Required action: Once the line containing "with dead zones" is located, output it and every line after it through the end of the records, exactly as written and nothing else.

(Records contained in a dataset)

------------------------------------------------------------

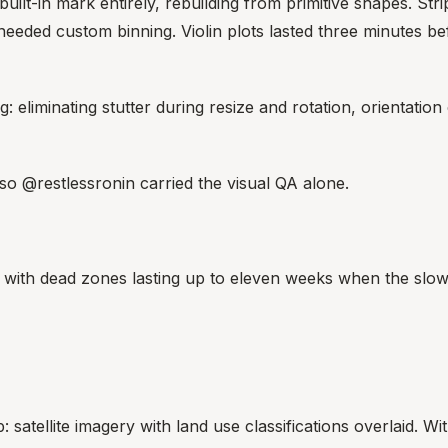
ilt-in mark entirely, rebuilding from primitive shapes. Strip
ll needed custom binning. Violin plots lasted three minute
 eliminating stutter during resize and rotation, orientation 
, so @restlessronin carried the visual QA alone.
 with dead zones lasting up to eleven weeks when the slow
satellite imagery with land use classifications overlaid. With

------------------------------------------------------------

Your response:
 with dead zones lasting up to eleven weeks when the slow
satellite imagery with land use classifications overlaid. With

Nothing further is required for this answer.